December 22, 2019 by Douglas McLennan Leave a Comment

This Week’s Insights: The arts help you live longer?… Best-selling books need movies to become best-selling… Why Broadway curtain calls are getting more elaborate… Paris tries to diversify with the arts… Does virtual reality improve the museum experience?

  1. The Arts Help You Live Longer? There are now endless studies that purport to show that participating in the arts makes your life better/makes you smarter/makes you happier. Now one that suggests you will live longer. We understand the need to quantify that the arts are tangibly worthwhile. But does this neverending stream of studies make anyone more inclined to take up the arts? Or is it a tool to use to try to convince funders?
  2. What The Top Ten Books Of The 2010s Say About Publishing: A few interesting things. “In 2010, nearly 80 percent of the top-selling titles were fiction, and by 2019 that percentage dropped to 32 percent.” But perhaps more interesting were the titles themselves — the top three books were the Fifty Shades series. The other seven? All had movies attached (and in fact, the Shades books also were movies), so the lessons are clear. To get a top-selling book, you have to also have a successful movie of it made.
  3. Broadway Musical Curtain Calls Are Getting Longer: These post-curtain moments have less to do with telling the story and more with telling the audience how to feel about the story they have just seen and what they should tell their friends. This follows the general audience trend that you want to give audiences opportunities to collectively render their appreciation in front of the community. In short — it’s become part of the show.
  4. Paris Tries To Decentralize Its Arts: An ambitious new arts center is being built in a Paris suburb. Komunuma’s mix of programs will make it a destination, especially as the greater Paris region seeks to shore up activity in the capital’s suburbs. They foresee “a plurality of centers with multiple, distinct identities. The development of Grand Paris will lead to a redistribution of culture around the capital.

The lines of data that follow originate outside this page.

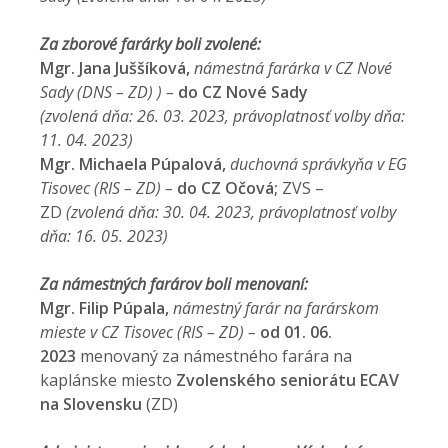
Za zborové farárky boli zvolené:
Mgr. Jana Juššíková,
námestná farárka v CZ Nové
Sady (DNS – ZD) ) –
do CZ Nové Sady
(zvolená dňa: 26. 03. 2023, právoplatnosť volby dňa:
11. 04. 2023)
Mgr. Michaela Púpalová,
duchovná správkyňa v EG
Tisovec (RIS – ZD) –
do CZ Očová;
ZVS –
ZD
(zvolená dňa: 30. 04. 2023, právoplatnosť volby
dňa: 16. 05. 2023)
Za námestných farárov boli menovaní:
Mgr. Filip Púpala,
námestný farár na farárskom
mieste v CZ Tisovec (RIS – ZD) –
od 01. 06.
2023
menovaný za námestného farára na
kaplánske miesto
Zvolenského seniorátu ECAV
na Slovensku
(ZD)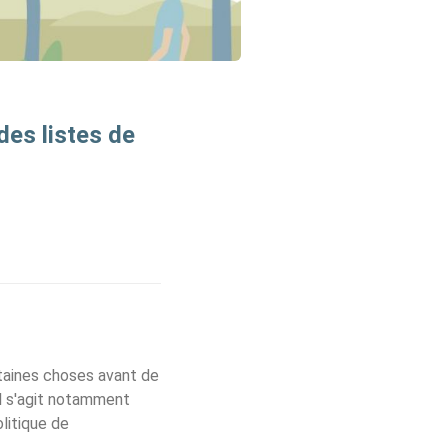
des listes de
taines choses avant de
 Il s'agit notamment
litique de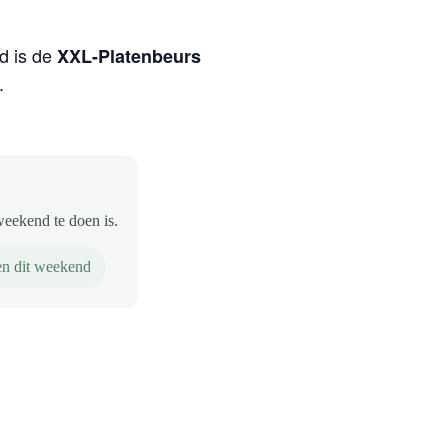
id is de
XXL-Platenbeurs
.
weekend te doen is.
n dit weekend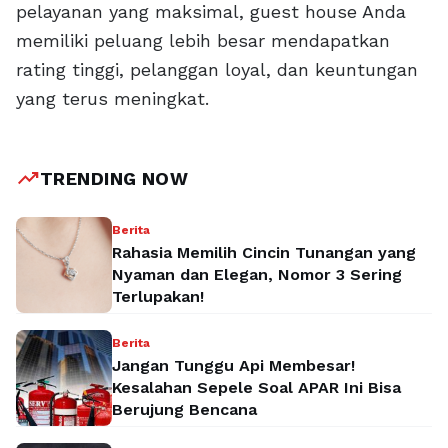
pelayanan yang maksimal, guest house Anda
memiliki peluang lebih besar mendapatkan
rating tinggi, pelanggan loyal, dan keuntungan
yang terus meningkat.
trending_up
TRENDING NOW
Berita
Rahasia Memilih Cincin Tunangan yang
Nyaman dan Elegan, Nomor 3 Sering
Terlupakan!
Berita
Jangan Tunggu Api Membesar!
Kesalahan Sepele Soal APAR Ini Bisa
Berujung Bencana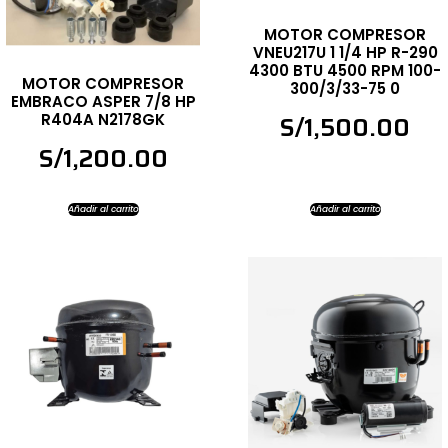
MOTOR COMPRESOR
VNEU217U 1 1/4 HP R-290
4300 BTU 4500 RPM 100-
MOTOR COMPRESOR
300/3/33-75 0
EMBRACO ASPER 7/8 HP
R404A N2178GK
S/
1,500.00
S/
1,200.00
Añadir al carrito
Añadir al carrito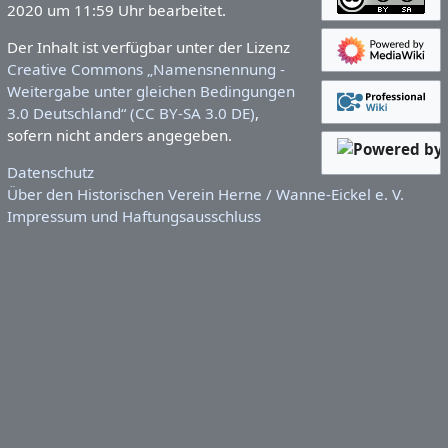
2020 um 11:59 Uhr bearbeitet.
Der Inhalt ist verfügbar unter der Lizenz
Creative Commons „Namensnennung -
Weitergabe unter gleichen Bedingungen
3.0 Deutschland“ (CC BY-SA 3.0 DE)
,
sofern nicht anders angegeben.
Datenschutz
Über den Historischen Verein Herne / Wanne-Eickel e. V.
Impressum und Haftungsausschluss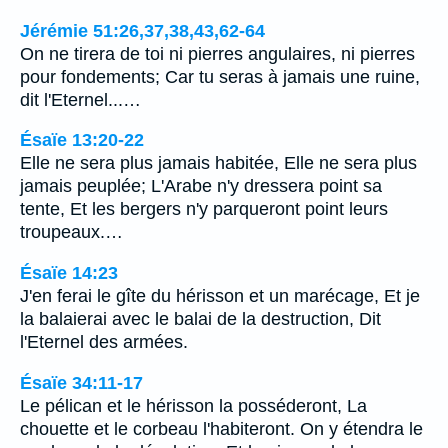
Jérémie 51:26,37,38,43,62-64
On ne tirera de toi ni pierres angulaires, ni pierres
pour fondements; Car tu seras à jamais une ruine,
dit l'Eternel...…
Ésaïe 13:20-22
Elle ne sera plus jamais habitée, Elle ne sera plus
jamais peuplée; L'Arabe n'y dressera point sa
tente, Et les bergers n'y parqueront point leurs
troupeaux.…
Ésaïe 14:23
J'en ferai le gîte du hérisson et un marécage, Et je
la balaierai avec le balai de la destruction, Dit
l'Eternel des armées.
Ésaïe 34:11-17
Le pélican et le hérisson la posséderont, La
chouette et le corbeau l'habiteront. On y étendra le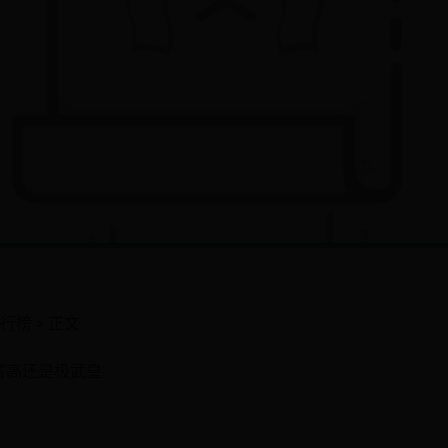
行榜 > 正文
害高还是极武皇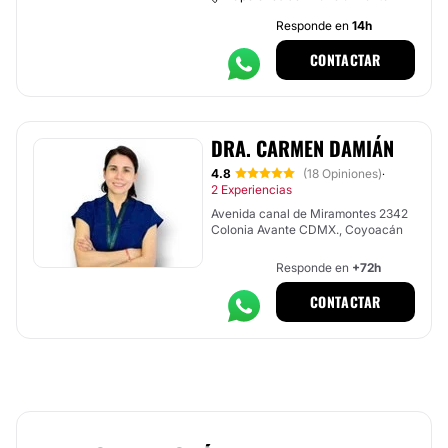
Responde en
14h
CONTACTAR
DRA. CARMEN DAMIÁN
4.8
(18 Opiniones)
·
2 Experiencias
Avenida canal de Miramontes 2342
Colonia Avante CDMX., Coyoacán
Responde en
+72h
CONTACTAR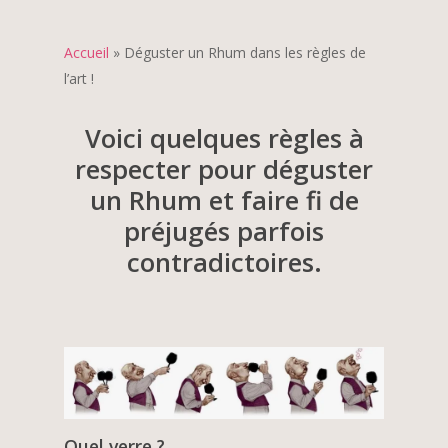
Accueil
»
Déguster un Rhum dans les règles de
l’art !
Voici quelques règles à
respecter pour déguster
un Rhum et faire fi de
préjugés parfois
contradictoires.
Quel verre ?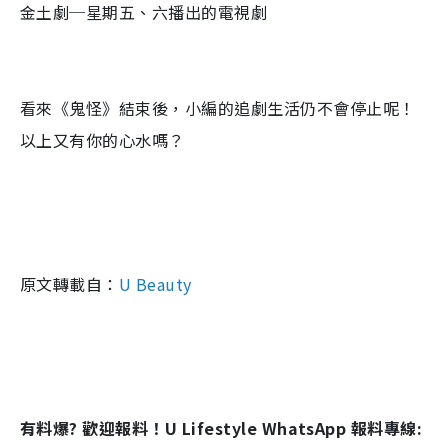
金土劇─星期五、六播出的電視劇
看來《鬼怪》結束後，小編的追劇生活仍不會停止呢！
以上又有你的心水嗎？
原文轉載自：
U Beauty
有料爆? 歡迎報料！U Lifestyle WhatsApp 報料專線: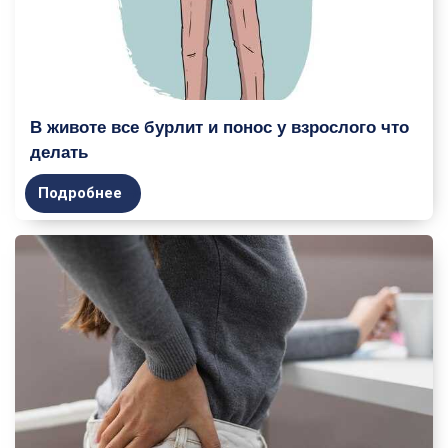
В животе все бурлит и понос у взрослого что
делать
Подробнее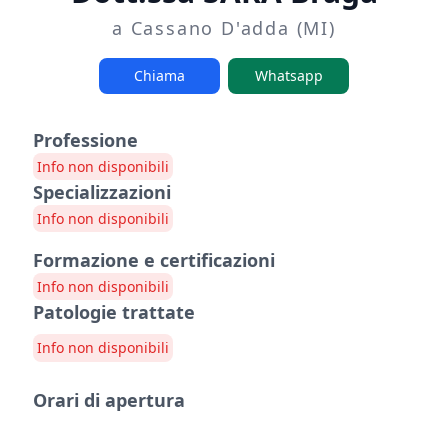
a Cassano D'adda (MI)
Chiama
Whatsapp
Professione
Info non disponibili
Specializzazioni
Info non disponibili
Formazione e certificazioni
Info non disponibili
Patologie trattate
Info non disponibili
Orari di apertura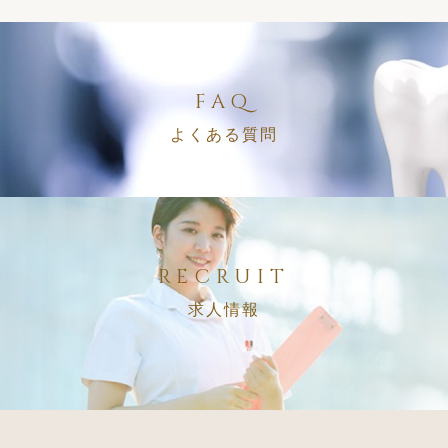
FAQ
よくある質問
RECRUIT
求人情報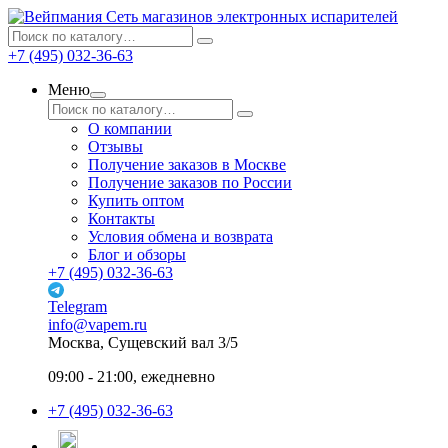
Сеть магазинов электронных испарителей
+7 (495) 032-36-63
Меню
О компании
Отзывы
Получение заказов в Москве
Получение заказов по России
Купить оптом
Контакты
Условия обмена и возврата
Блог и обзоры
+7 (495) 032-36-63
Telegram
info@vapem.ru
Москва, Сущевский вал 3/5
09:00 - 21:00, ежедневно
+7 (495) 032-36-63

  5. Can Virtual Reality Improve The Museum Experience? Virtual reality and augmented reality (AR)—which overlays digital elements on the real world rather than creating a fully immersive alternative—are “unbelievably promising” for the future of communication, says Daniel Birnbaum. How? It allows visitors to more easily dive deeper into what they’re seeing. The question is how to accomplish it in ways that aren’t distracting from the art itself.